As described above, according to the present invention,
By transferring the data to the playback device while variably controlling the data transfer amount of the encoded data of a plurality of frames, data transfer of a moving image with higher image quality than before can be realized. In addition, if the image quality is equivalent to that of the related art, if the total amount of data to be transferred is determined, the data transfer of a moving image can be realized for a longer time than in the related art.

[Brief description of the drawings]

FIG. 1 is a block diagram of a moving picture encoding and recording system according to an embodiment of the present invention.
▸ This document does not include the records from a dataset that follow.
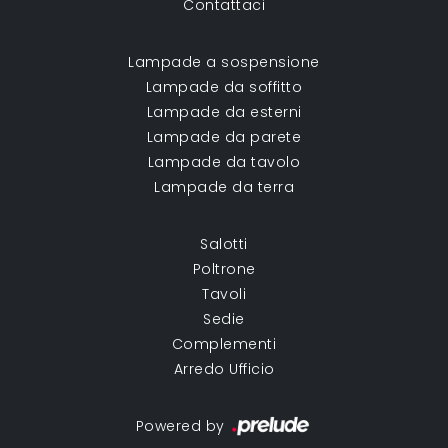
Contattaci
Lampade a sospensione
Lampade da soffitto
Lampade da esterni
Lampade da parete
Lampade da tavolo
Lampade da terra
Salotti
Poltrone
Tavoli
Sedie
Complementi
Arredo Ufficio
Powered by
FIG. 2 is a block diagram of a conventional moving picture coded transmission system.

FIG. 3 is a graph showing a change in encoded data amount in FIG. 2;

FIG. 4 is a graph showing a change in the amount of encoded data and a change in data transfer capacity in FIG. 1;

FIG. 5 is a block diagram of a video decoding / reproducing system that is paired with FIG. 1;

FIG. 6 is a conceptual diagram showing the structure of a CD-ROM disc, which is a kind of optical disc.

FIG. 7 is a conceptual diagram showing a data format of a CD-ROM.
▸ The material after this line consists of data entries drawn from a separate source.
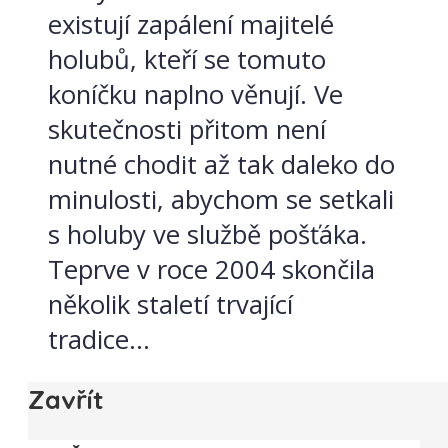
existují zapálení majitelé
holubů, kteří se tomuto
koníčku naplno věnují. Ve
skutečnosti přitom není
nutné chodit až tak daleko do
minulosti, abychom se setkali
s holuby ve službě pošťáka.
Teprve v roce 2004 skončila
několik staletí trvající
tradice...
Zavřít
FIG. 8 is a block diagram of a moving picture encoding and recording system according to another embodiment of the present invention.

FIG. 9 is a block diagram of a video decoding / reproducing system that is paired with FIG. 8;

FIG. 10 is a conceptual diagram showing three examples of the data transfer method in FIG.

FIG. 11 is a conceptual diagram showing three examples of the data transfer method in FIG.

FIG. 12 is a conceptual diagram showing three examples of the data transfer method in FIG.

[Explanation of symbols]

1, 20, 100: moving picture coding apparatus, 21, 51, 120: moving picture decoding apparatus, 7, 25, 36, 64, 104, 130 ... frame memory, 12, 28, 33, 61, 109, 127 ... Buffer memory, 8, 26,105 ... Image coding circuit, 34,62,128 ... Image decoding circuit, 10 ... Average data transfer calculation circuit, 53 ... Servo control circuit, 110 ... Data transfer speed information generation circuit, 126 ... Data transfer control circuit.

Continuation of the front page (56) References JP-A-58-145284 (JP, A) JP-A-61-148987 (JP, A) Patent 2830792 (JP, B1) Patent 2907707 (JP, B1) Patent 2914952 (JP, A B1) Special Table 62-500417 (JP, A) 1987 Image Coding Symposium (PC SJ87) (1987.9) 5-6 (Video packet transmission technology) IEICE Technical Report, IN 87-39 (Jul. 7-11 (Modeling of Information Fluctuation in High Efficiency Video Coding)

Claims (2)

(57) [Claims] 1. Encoded image information to generate encoded data
Format for recording the encoded data on a recording medium.
The code for formatting means for editing into a mat
An image encoding method for transferring encoded data, comprising: obtaining an encoded data amount by encoding image information; and encoding the encoded data to be recorded on a recording medium from the encoded data amount.
The coded data transfer amount for each of a plurality of images of the data is variably set, and the coded data to be recorded on the recording medium is temporarily buffered.
And transfer the encoded data per unit time.
An image encoding method , comprising: transmitting encoded data to said formatting means . 2. Generating encoded data by encoding image information.
Format for recording the encoded data on a recording medium.
The code for formatting means for editing into a mat
An image encoding apparatus for transferring encoded data, comprising: means for obtaining an encoded data amount by encoding image information; and encoding data to be recorded on a recording medium from the encoded data amount.
It sets the coding data transfer amount for each of the plurality images of data variable
Setting means for variably setting, and temporarily storing encoded data to be recorded on the recording medium
And the amount of coded data transferred per unit time
Transferring the encoded data to the formatting means.
And a buffer for transmitting the image.